Dos 15 membros do CS, apenas cinco deles são permanentes, enquanto os demais são modificados a cada dois anos. Esses cinco países, além de terem um assento fixo, também possuem outra vantagem sobre os demais: o direito ao veto, ou seja, o poder de reprovar qualquer decisão mesmo que ela tenha sido aprovada pelos demais.
Os cinco países permanentes do Conselho de Segurança da ONU são: Estados Unidos, Rússia (herdeira da cadeira anteriormente pertencente à URSS), França, Reino Unido e China. Note que, com exceção do último país citado, todos os membros estiveram na base aliada principal que venceu a Segunda Guerra Mundial, evento histórico que precedeu a criação da própria ONU.
Portanto, a composição do CS obedece justamente às configurações internacionais de disputa pelo poder. Todavia, muitos países reclamam que esse panorama encontra-se defasado e deveria ser revisto, de forma a incluí-los na lista de membros permanentes. Entre os postulantes, encontram-se o Japão, a Alemanha, a Índia e até o Brasil, que realizou diversas ações justamente para ganhar uma maior influência na ONU, incluindo a missão de paz no Haiti, iniciada em 2006.
O Conselho de Segurança, além do mais, é o único espaço decisório da ONU, ou seja, ao passo que as demais instâncias passam apenas por deliberações gerais e recomendações, o CS atua em decisões soberanas e específicas, sobretudo em questões referentes à segurança e à iminência de conflitos internacionais. Essa configuração vem dando margem a muitas críticas à organização, pois contraria, segundo algumas visões, o princípio da democracia e da igualdade entre os povos. 
F.M.I.
O F.M.I. (Fundo Monetário Internacional) é um organismo com sede na cidade norte-americana de Washington; criado em 1945, seu objetivo é estabelecer a cooperação econômica em escala global. Sua atuação visa garantir estabilidade financeira, favorecer as relações comerciais internacionais, implantar medidas para geração de emprego e desenvolvimento sustentável e buscar formas de reduzir a pobreza.
Cada país possui uma cota de participação no fundo, estabelecida preliminarmente, o destaque é para os países desenvolvidos, que são os maiores cotistas; por essa razão, são eles que gerenciam o organismo.

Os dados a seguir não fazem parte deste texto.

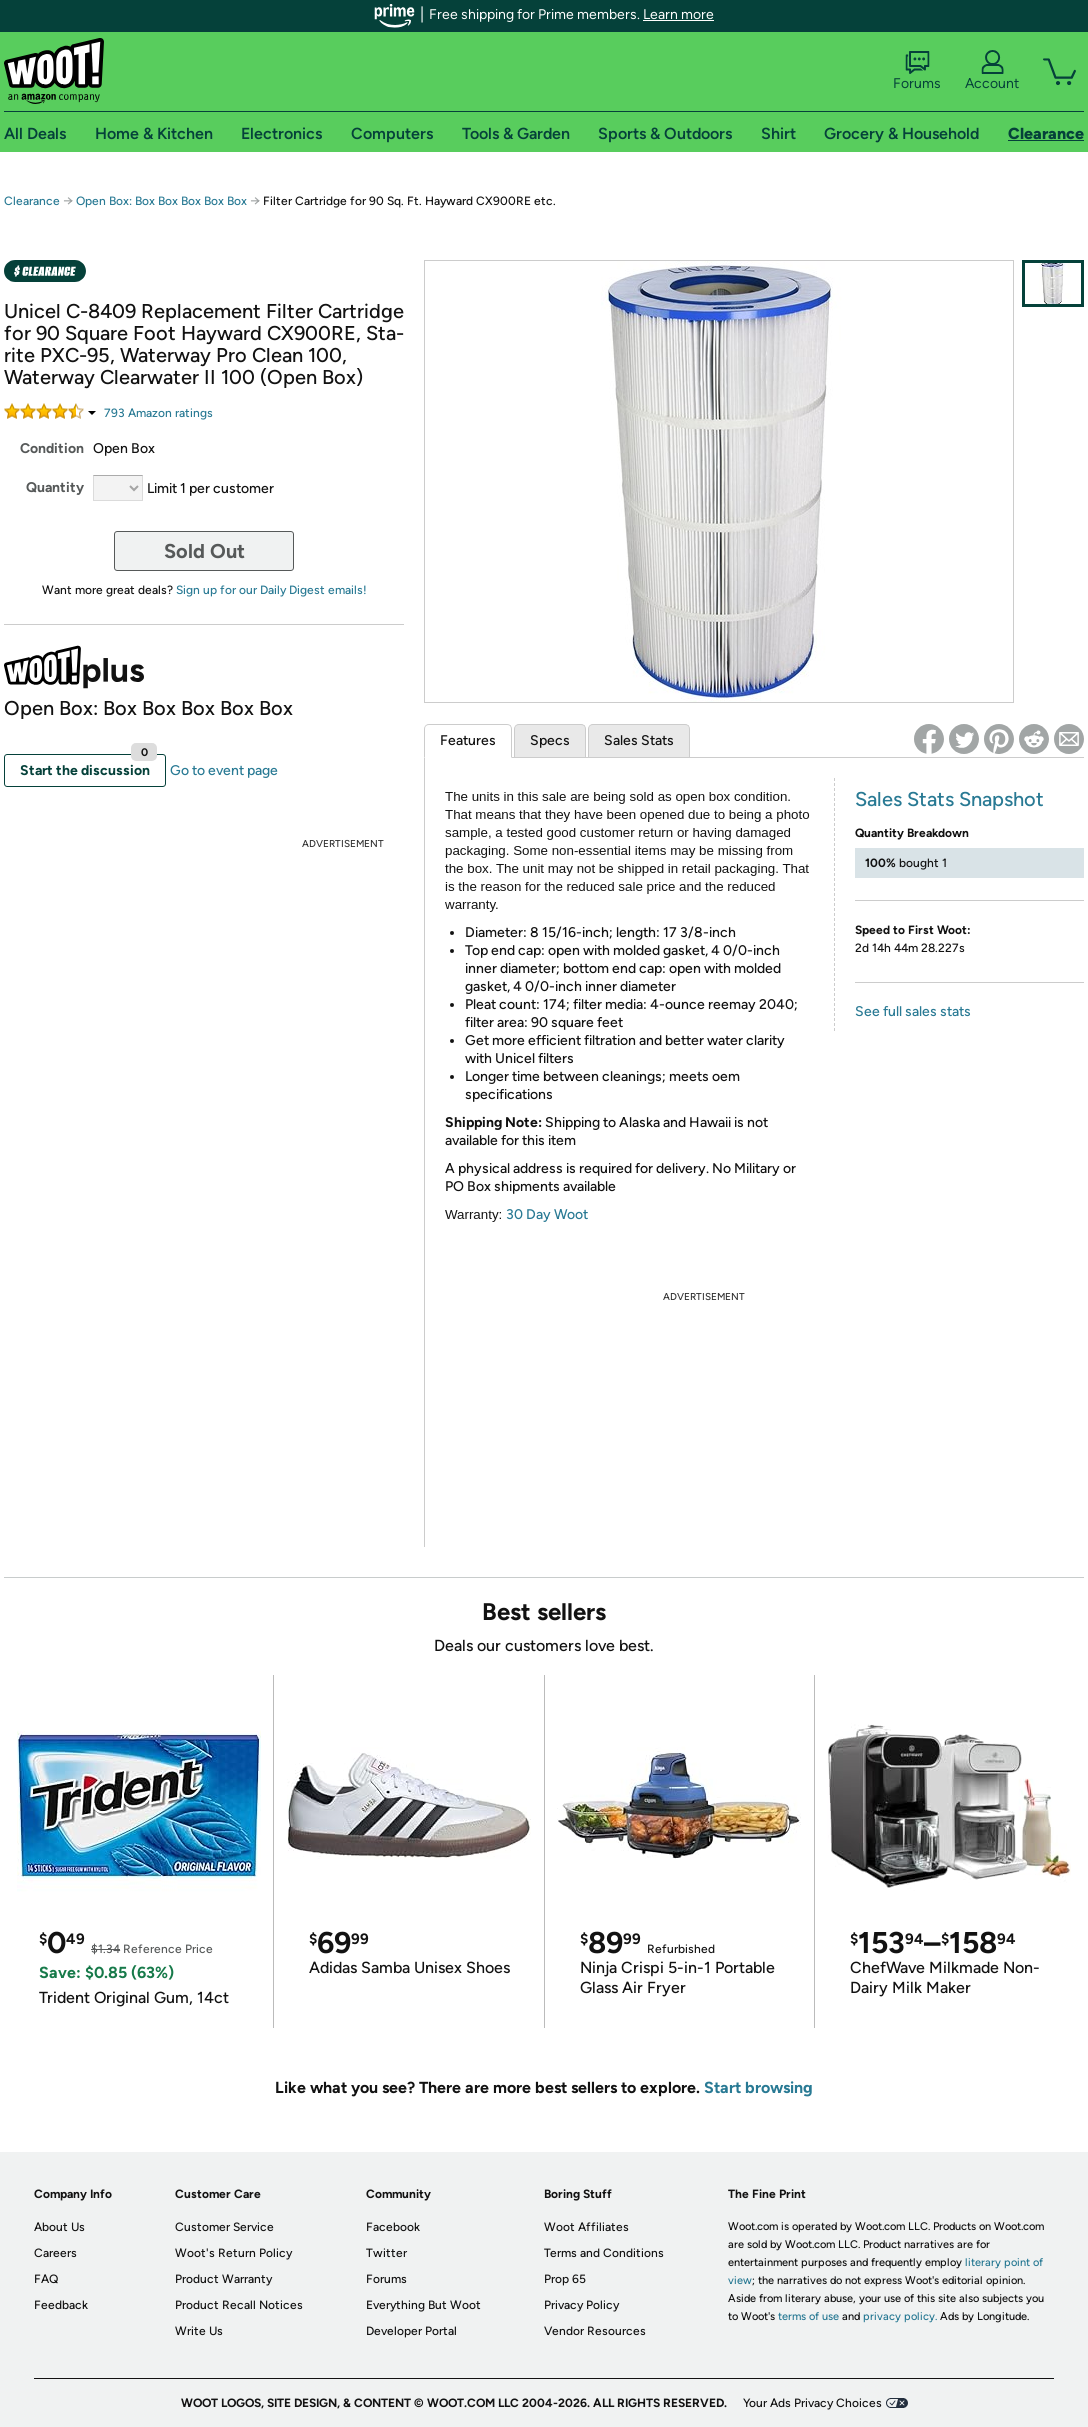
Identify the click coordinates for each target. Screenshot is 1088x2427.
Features (468, 740)
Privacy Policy (581, 2305)
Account (992, 71)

Os empréstimos do F.M.I. são concedidos aos países com problemas financeiros, para isso é preciso cumprir as metas estipuladas pelo organismo, nelas estão previstas a implantação, por parte do devedor, de: ajuste orçamentário, cortes nos gastos públicos, monitoramento da taxa cambial, barrar o consumo excessivo com a diminuição salarial, dentre outros.
Quando o F.M.I. é acionado por um país em crise, agentes são enviados para analisar a situação financeira do mesmo e, a partir daí, direcionar as medidas que poderão contribuir para a resolução dos problemas. O principal objetivo desses agentes é evitar que tais problemas se alastrem e tomem proporções maiores, que possam repercutir internacionalmente na economia.

Banco Mundial
O Banco Mundial (World Bank) ou BIRD (Banco Internacional de Reconstrução e Desenvolvimento) é uma agência das Nações Unidas criada em 1° de julho de 1944, a sede está localizada na capital dos Estados Unidos, Washington. Originalmente, foi criado com a finalidade de ajudar os países que foram destruídos na Segunda Guerra Mundial.
Hoje, aproximadamente 150 países membros participam na composição do capital do banco. O valor de cota e o direito de voto são determinados a partir do nível de participação no mercado mundial. O principal acionista é os Estados Unidos, fato que lhe concede o poder de veto em todas as decisões. 
O Banco Mundial fornece financiamentos para governos, que devem ser destinados, essencialmente, para infraestrutura de transporte, geração de energia, saneamento, além de contribuir em medidas de desenvolvimento econômico e social. 
Além de governos, empresas de grande porte podem adquirir empréstimos, porém, é necessário apresentar a viabilidade da implantação de projetos, além disso, o país de origem da empresa deve garantir o pagamento dos recursos.